Corpus Tutorial

Corpus Tutorial

By: Daniel A. Healy

This article will teach you how to use the BYU corpus system and how to run some basic searches on the corpora that are available there. If you do not know what corpora are, I invite you to visit the "Introduction to Corpora" page found in the Corpus section of our website.

Step 1: Entering the Corpus Website
Visit the BYU corpus website here, and you will be greeted with the following main page:

As you can see, there are many corpora available to choose from. The two I use the most frequently are the Corpus of Contemporary American English (COCA) and the Corpus of Historical American English(COHA). Some data about word count, languages used, and time period are also available. On the left hand side of the page you can register a free account. This is not required to use the corpus, but you will only be able to do a limited number of search queries without an account.

For this tutorial, I will be using COHA, but you can play around with any of the corpora on the website to see how they differ from each other.

Step 2: Entering the Corpus Page
Click the "Corpus of Historical American English(COHA)" link on the main page, then click the enter button on the COHA welcome page to enter the COHA search query system, which looks like this:

Step 3: Using the Corpus
We will not be examining every possible function of this system because I want to keep this tutorial concise, but when using corpora, there are 3 functions that are very important:

-Frequency Lists
-Collocation Searches
-Concordances

Frequency lists are just like what they sound: you enter a search term in the "Words" field, and it will return the frequency of that word, or the number of times that word appears in the corpus.

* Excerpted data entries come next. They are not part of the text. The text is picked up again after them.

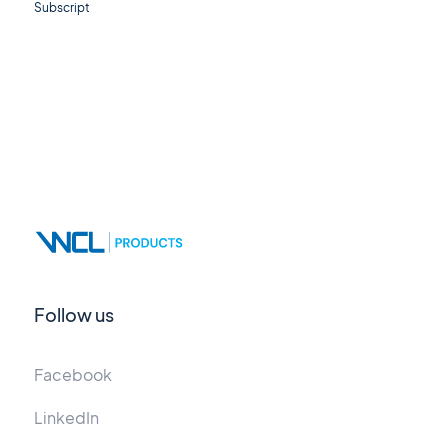
Subscript
Follow us
Facebook
LinkedIn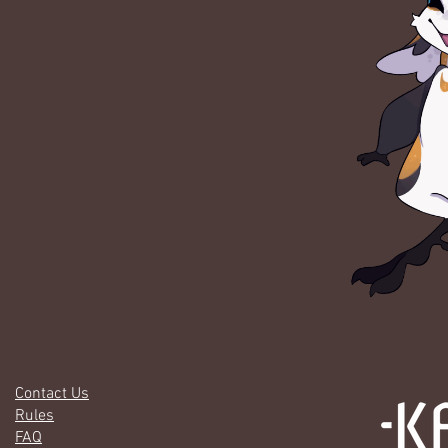
Contact Us
Rules
FAQ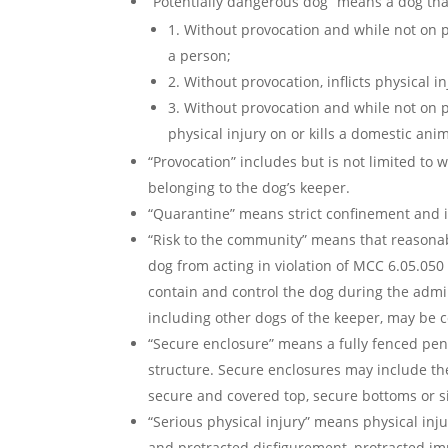
“Potentially dangerous dog” means a dog tha
1. Without provocation and while not on
a person;
2. Without provocation, inflicts physical i
3. Without provocation and while not on p
physical injury on or kills a domestic anim
“Provocation” includes but is not limited to
belonging to the dog’s keeper.
“Quarantine” means strict confinement and is
“Risk to the community” means that reasonabl
dog from acting in violation of MCC 6.05.050 
contain and control the dog during the admi
including other dogs of the keeper, may be 
“Secure enclosure” means a fully fenced pen,
structure. Secure enclosures may include the
secure and covered top, secure bottoms or 
“Serious physical injury” means physical inj
and protracted disfigurement, protracted imp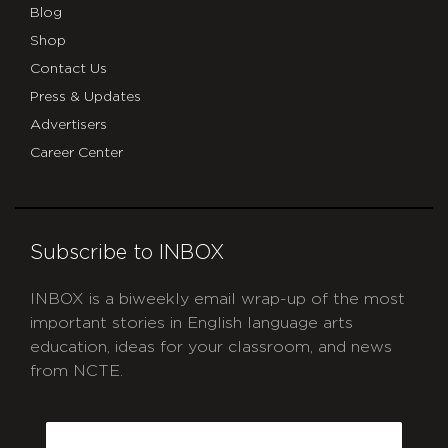
Blog
Shop
Contact Us
Press & Updates
Advertisers
Career Center
Subscribe to INBOX
INBOX is a biweekly email wrap-up of the most
important stories in English language arts
education, ideas for your classroom, and news
from NCTE.
CAPTCHA
Email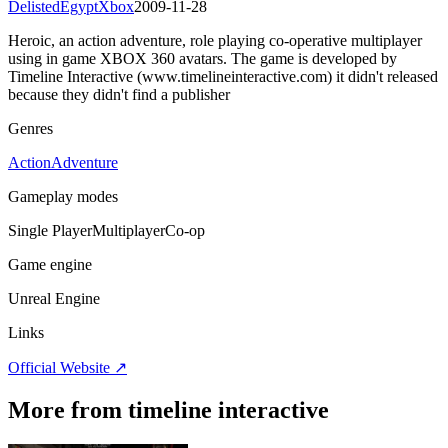
Delisted
Egypt
Xbox
2009-11-28
Heroic, an action adventure, role playing co-operative multiplayer
using in game XBOX 360 avatars. The game is developed by
Timeline Interactive (www.timelineinteractive.com) it didn't released
because they didn't find a publisher
Genres
Action
Adventure
Gameplay modes
Single Player
Multiplayer
Co-op
Game engine
Unreal Engine
Links
Official Website ↗
More from timeline interactive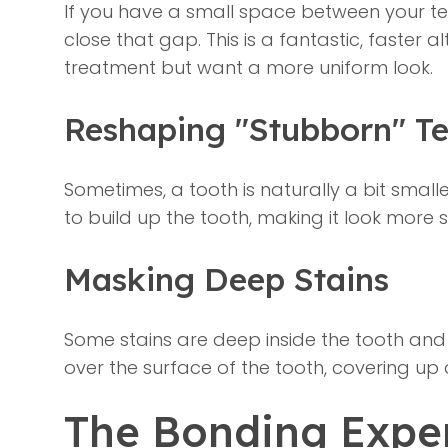
If you have a small space between your te
close that gap. This is a fantastic, faster
treatment but want a more uniform look.
Reshaping "Stubborn" Te
Sometimes, a tooth is naturally a bit small
to build up the tooth, making it look more 
Masking Deep Stains
Some stains are deep inside the tooth and 
over the surface of the tooth, covering up
The Bonding Exper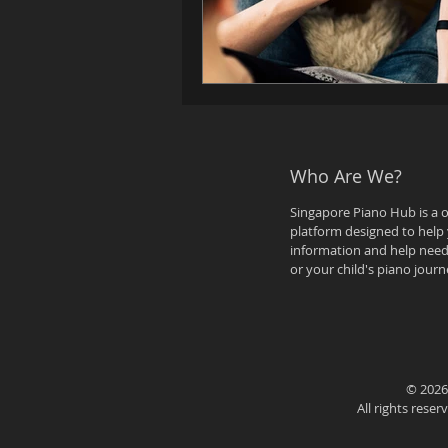
Who Are We?
Singapore Piano Hub is a 
platform designed to help 
information and help need
or your child's piano journ
© 2026
All rights rese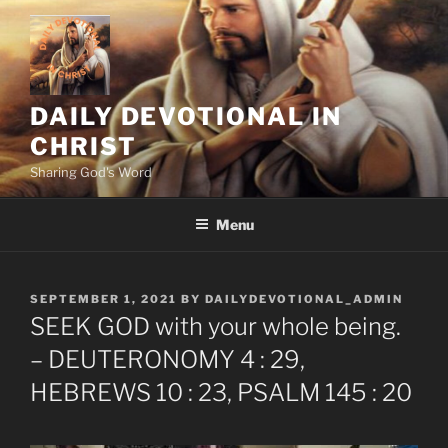
Skip
to
content
DAILY DEVOTIONAL IN
CHRIST
Sharing God's Word
Menu
POSTED
SEPTEMBER 1, 2021
BY
DAILYDEVOTIONAL_ADMIN
ON
SEEK GOD with your whole being.
– DEUTERONOMY 4 : 29,
HEBREWS 10 : 23, PSALM 145 : 20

Let's try searching for the word "frequency" in COHA:

Here we can see that the word frequency occurs 3485 times in COHA. Because COHA is a historical corpus, this frequency list provides us with the distribution of the word frequency across different decades, with the 1950s having the highest frequency of 357 instances of the word. Frequency lists are useful because they can help show us whether a word is commonly used or not. The problem with frequency lists is that words have different meanings in different contexts, and a frequency list cannot tell us which sense of a word is more commonly used. This is where concordances come into play.

A concordance gives us the key word in context(KWIC) which allows us to make a judgment about which sense of the word is more commonly used. If we click the number "357" under the 1950s heading in our newly generated frequency list, we can see all 357 instances of the word "frequency" in the 1950s section of the corpus in context:

Here we can see each instance of the word "frequency" in the 1950s section of COHA. We also get data about the year the instance comes from, its text type, and even the publication name. We also see that our search term is bolded and underlined, and we get to see each term in context. This lets us get a better feel about how the words are used, rather than just how many times they are used.

Another function we need to know is collocation searches. A collocation is a group of words that are commonly found together. For example, if we want to know what word appears most frequently 1 word to the right of "frequency", we can do that search. To do it, click the word "COLLOCATES" at the left hand side near the words search field. After that, you will get 2 small drop down menus. One of these is the "Left collocate" drop down menu, the other is the "Right collocate" drop down menu. Here, you can have the engine search for collocations to the left and right of your main search term. For this example, I have selected "1" in the right drop down menu.

When I hit search, a frequency list appears for all the words that appear 1 word to the right of "frequency" in the corpus. We can see that "of" is the most common collocate for frequency, and before 1920, it more or less is the only one that occurs. After that time, we start to see words that appear to be scientific in nature, which seems to suggest that these instances of frequency refer to the scientific term, rather than the words common usage. In order to be sure, we would have to check the relevant concordance data, which we can do by clicking any of the numbers in the frequency list.

I hope this basic introduction to the functions of the BYU corpus system has given you enough information to start doing your own search queries. For more detailed information, check out the "External Resources" page for in-depth tutorials on corpus use and statistical methods for analyzing corpus data.